Speaking to RFE/RL in July, he said Moscow also would like to fully abandon limitations on weapons in so-called flank areas like the Caucasus.

It is on the "flanks" of the onetime NATO-Warsaw Pact front line in Europe that Moscow and the West today frequently find themselves in dispute. Moscow wants to maintain a strong influence over its post-Soviet neighborhood and Western policy rejects such a role.

Agreeing To Disagree

Washington is calling Moscow's decision to now suspend its participation in the CFE wrongheaded. Daniel Fried, the U.S. assistant secretary of state for European and Eurasian affairs, said on December 11 that the move is "regrettable."

He added, "it doesn't favor anyone's security interests and it's particularly unfortunate given the international and American efforts to address Russian concerns."

NATO issued a statement saying the allies deeply regret that Russia has proceeded with its intention to unilaterally “suspend” implementation of CFE Treaty obligations. Europe's main human rights and security watchdog, the Organization for Security and Cooperation in Europe, urged Russia to reconsider its freeze of a key Cold War arms treaty, saying the suspension could have an impact on European security.

It remains unclear where the confrontation goes from here, but diplomatic efforts are likely.

After the Federation Council, Russia's upper house of parliament, unanimously approved on November 16 Putin's decree, Foreign Minister Sergei Lavrov said: "We expect a reaction that would allow putting arms controls in Europe in order. This can be done only by adopting an agreement on adjusting the Conventional Forces in Europe Treaty and, in general, by modernizing what is a hopelessly outdated [arms control] regime."

Amid the dispute, both sides are stressing that it does not present any immediate threats to European security.
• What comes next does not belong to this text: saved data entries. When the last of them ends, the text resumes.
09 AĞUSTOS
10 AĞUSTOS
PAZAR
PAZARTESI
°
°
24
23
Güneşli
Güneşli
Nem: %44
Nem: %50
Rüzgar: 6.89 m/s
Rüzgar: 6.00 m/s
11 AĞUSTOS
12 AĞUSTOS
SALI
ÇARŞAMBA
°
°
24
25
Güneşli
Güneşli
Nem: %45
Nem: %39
Rather, analysts say, the quarrel underlines the increasing political estrangement between the West and the Kremlin, while leaving the military situation on the ground as it is.

Rose Gottemoeller, the director of the Carnegie Moscow Center and a former deputy undersecretary for defense nuclear proliferation in the U.S. Department of Energy, speaking to RFE/RL at the start of the new crisis in April, said there is little likelihood either side will jeopardize the current security balance.

"I think we have to remember that the whole relationship between Russia and NATO has been recast in these past 15 years," Gottemoeller said. "We haven't made as much progress as, certainly, I would have hoped. But nevertheless, we are far away from the circumstances of the Cold War."

Still, NATO's and Russia's political estrangement was much on display at their most recent meeting in Brussels on December 7.

RFE/RL's Brussels correspondent says the two sides expressed disagreements over nearly all major global issues, from the future of Kosovo to U.S. missile-defense plans in Eastern Europe. The only point of convergence between NATO and Russia, he says, was Afghanistan, where both sides agree the fight against international terrorism and drugs remains the key priority.